Table-scoped API tokens

[RaitoBezarius]

Describe the problem to be solved

When I write automation against Grist, I would like to avoid exposing all my databases and tables to the automation I'm deploying for security reasons.

Describe the solution you would like

I'd like Grist to provide table-scoped (better: advanced policy driven) API tokens such that an API token like that can only interfere with a specific table of a Grist database.

[fflorent]

Hi @RaitoBezarius!

Sounds like Service Accounts would fit well your need, wouldn't it?
https://support.getgrist.com/api/#tag/service-accounts

[RaitoBezarius]

@fflorent Super interesting, thanks. Do you know if there's a clear path to use a service account to scope its API key to a table in a Grist database? Perhaps the question should become: can we have API keys scoped to tables whether they go via a svc account or not.

[fflorent]

@RaitoBezarius Of course there is :)
When you create a service account, it is attributes a false email (in @serviceaccounts.invalid).

This way, you may:

• invite the service account to any document as you do for users
• create access rules for this service account to restrict its rights to whatever you want (grant or deny access to tables, rows, columns, etc.), just as you do for users too

For now, this feature lacks of discovery because there is no UI to create them, but it is very convenient otherwise in many aspects :)

[RaitoBezarius]

@fflorent If the service account is attributed to one false email, does this mean that you can have at most one service account that can be scoped?

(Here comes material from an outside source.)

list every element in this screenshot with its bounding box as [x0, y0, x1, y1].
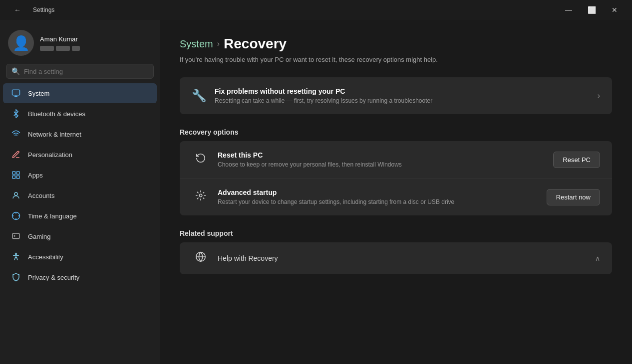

Can people create their own svc accounts on their own and provision stuff based on that, etc. ?

[RaitoBezarius]

Extension thoughts, I don't mind not having an UI, but maybe there should be a Terraform provider or something so that you can provision service accounts as code.

[fflorent]

@fflorent If the service account is attributed to one false email, does this mean that you can have at most one service account that can be scoped?

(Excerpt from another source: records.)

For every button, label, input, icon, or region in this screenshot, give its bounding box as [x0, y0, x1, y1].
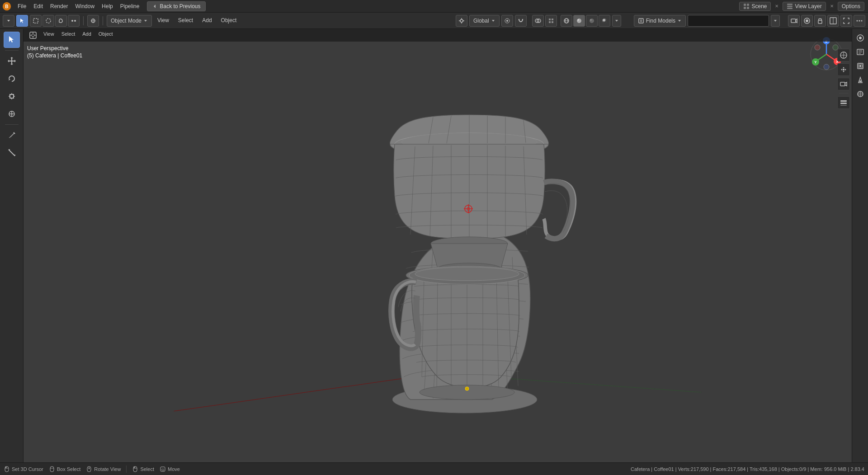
transform-icon-btn[interactable]: [456, 15, 467, 27]
cursor-tool-btn[interactable]: [87, 15, 99, 27]
select-box-tool[interactable]: [4, 32, 20, 48]
svg-text:B: B: [5, 4, 8, 9]
viewport-lock-btn[interactable]: [814, 15, 826, 27]
menu-window[interactable]: Window: [72, 2, 98, 11]
find-models-button[interactable]: Find Models: [634, 15, 686, 27]
box-select-icon[interactable]: [30, 15, 42, 27]
pan-btn[interactable]: [837, 63, 850, 76]
grid-icon: [548, 18, 554, 24]
view-render-btn[interactable]: [801, 15, 813, 27]
svg-point-163: [859, 80, 861, 82]
svg-rect-8: [787, 5, 793, 7]
transform-label: Global: [473, 18, 489, 24]
world-props-icon: [856, 90, 864, 98]
viewport-select-menu[interactable]: Select: [175, 16, 197, 26]
back-to-previous-button[interactable]: Back to Previous: [147, 1, 205, 11]
menu-render[interactable]: Render: [47, 2, 71, 11]
find-models-group: Global: [456, 15, 621, 27]
editor-split-btn[interactable]: [827, 15, 839, 27]
svg-point-41: [590, 19, 594, 23]
svg-point-13: [46, 19, 51, 23]
view-layer-props-icon: [856, 62, 864, 70]
annotate-icon: [7, 130, 17, 140]
transform-tool[interactable]: [4, 106, 20, 122]
object-mode-dropdown[interactable]: Object Mode: [107, 15, 152, 27]
camera-view-btn[interactable]: [837, 78, 850, 90]
rendered-shading-btn[interactable]: [599, 15, 610, 27]
material-shading-btn[interactable]: [586, 15, 598, 27]
fullscreen-icon: [843, 17, 850, 24]
wireframe-shading-btn[interactable]: [561, 15, 572, 27]
annotate-tool[interactable]: [4, 127, 20, 143]
svg-rect-170: [89, 467, 90, 469]
svg-rect-4: [747, 4, 749, 6]
svg-rect-70: [10, 94, 14, 98]
transform-dropdown[interactable]: Global: [469, 15, 500, 27]
scene-close-button[interactable]: ✕: [773, 2, 781, 10]
view-camera-btn[interactable]: [788, 15, 800, 27]
bottom-status-bar: Set 3D Cursor Box Select Rotate View Sel…: [0, 462, 868, 475]
scene-properties-btn[interactable]: [854, 74, 867, 86]
lasso-select-icon[interactable]: [55, 15, 67, 27]
status-rotate-item: Rotate View: [86, 466, 121, 472]
view-layer-properties-btn[interactable]: [854, 60, 867, 72]
editor-type-icon[interactable]: [27, 29, 39, 41]
search-arrow-icon: [773, 19, 778, 23]
gizmo-arrow-icon: [614, 19, 619, 23]
3d-viewport[interactable]: View Select Add Object User Perspective …: [24, 29, 852, 462]
world-properties-btn[interactable]: [854, 88, 867, 100]
status-info-text: Cafetera | Coffee01 | Verts:217,590 | Fa…: [631, 466, 864, 472]
svg-marker-65: [10, 57, 13, 58]
header-left: B File Edit Render Window Help Pipeline …: [0, 1, 208, 11]
svg-rect-9: [787, 8, 793, 9]
pivot-btn[interactable]: [501, 15, 513, 27]
options-button[interactable]: Options: [838, 2, 864, 11]
lasso-select-tool-icon: [58, 18, 64, 24]
tool-icons-group: [30, 15, 80, 27]
move-tool[interactable]: [4, 53, 20, 69]
view-layer-close-button[interactable]: ✕: [828, 2, 836, 10]
vp-object-menu[interactable]: Object: [96, 30, 116, 40]
viewport-object-menu[interactable]: Object: [217, 16, 241, 26]
vp-select-menu[interactable]: Select: [59, 30, 78, 40]
tweak-select-icon[interactable]: [68, 15, 80, 27]
circle-select-icon[interactable]: [42, 15, 54, 27]
find-models-search-input[interactable]: [688, 15, 769, 27]
tool-selector-button[interactable]: [3, 15, 14, 27]
pan-view-icon: [840, 66, 848, 74]
select-box-icon: [7, 35, 17, 45]
status-move-item: G Move: [160, 466, 180, 472]
menu-pipeline[interactable]: Pipeline: [117, 2, 143, 11]
vp-view-menu[interactable]: View: [41, 30, 57, 40]
collection-view-btn[interactable]: [837, 96, 850, 109]
svg-marker-53: [796, 19, 797, 23]
tool-separator-1: [5, 50, 19, 51]
svg-marker-67: [8, 60, 9, 62]
output-properties-btn[interactable]: [854, 46, 867, 58]
scale-tool[interactable]: [4, 88, 20, 104]
menu-edit[interactable]: Edit: [30, 2, 46, 11]
find-models-arrow-btn[interactable]: [771, 15, 780, 27]
svg-marker-50: [678, 20, 681, 22]
view-layer-selector[interactable]: View Layer: [783, 2, 826, 11]
solid-shading-btn[interactable]: [573, 15, 585, 27]
snap-btn[interactable]: [515, 15, 527, 27]
viewport-view-menu[interactable]: View: [154, 16, 173, 26]
grid-icon-btn[interactable]: [545, 15, 557, 27]
rotate-tool[interactable]: [4, 71, 20, 87]
render-properties-btn[interactable]: [854, 32, 867, 44]
editor-extra-btn[interactable]: [854, 15, 865, 27]
editor-fullscreen-btn[interactable]: [840, 15, 852, 27]
vp-add-menu[interactable]: Add: [80, 30, 94, 40]
measure-tool[interactable]: [4, 145, 20, 161]
dropdown-arrow-icon: [143, 19, 148, 23]
gizmo-dropdown-btn[interactable]: [612, 15, 621, 27]
select-tool-button[interactable]: [16, 15, 28, 27]
zoom-in-btn[interactable]: [837, 49, 850, 61]
3d-editor-icon: [29, 31, 37, 39]
menu-help[interactable]: Help: [99, 2, 116, 11]
menu-file[interactable]: File: [14, 2, 29, 11]
viewport-add-menu[interactable]: Add: [198, 16, 215, 26]
scene-selector[interactable]: Scene: [739, 2, 771, 11]
overlay-icon-btn[interactable]: [532, 15, 544, 27]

Sorry, this question is unclear to me (if I miss your point, could you be more concrete?).

Service accounts rights are independent to its owner rights, in other word the service account owner might have less rights on a document than their service account.

Just think of service accounts simply as "false users" (which they actually are technically speaking) that real users can create. The owner of the service account is given a false email address (of this form: <uuid>@serviceaccounts.invalid) and an api key for this service account. With this false email address, the service account can be invited to resources, i.e. team sites (aka organizations), workspaces and documents. They can also be granted partial access to documents through access rules.

Owners of service accounts can also regenerate their api keys, revoke them and also delete service accounts.

When an owner of a service account is disabled, their service account is disabled too.

Can people create their own svc accounts on their own and provision stuff based on that, etc. ?

Every "real" users can create as many service accounts as they want.

Extension thoughts, I don't mind not having an UI, but maybe there should be a Terraform provider or something so that you can provision service accounts as code.

I tend to think it is out of scope of this project, and maybe it could be provided by the community?
Given the fact that you can call the API to create service accounts, I guess any automation can be done (as long as you have a server running, that's maybe the inconvenience of your point?).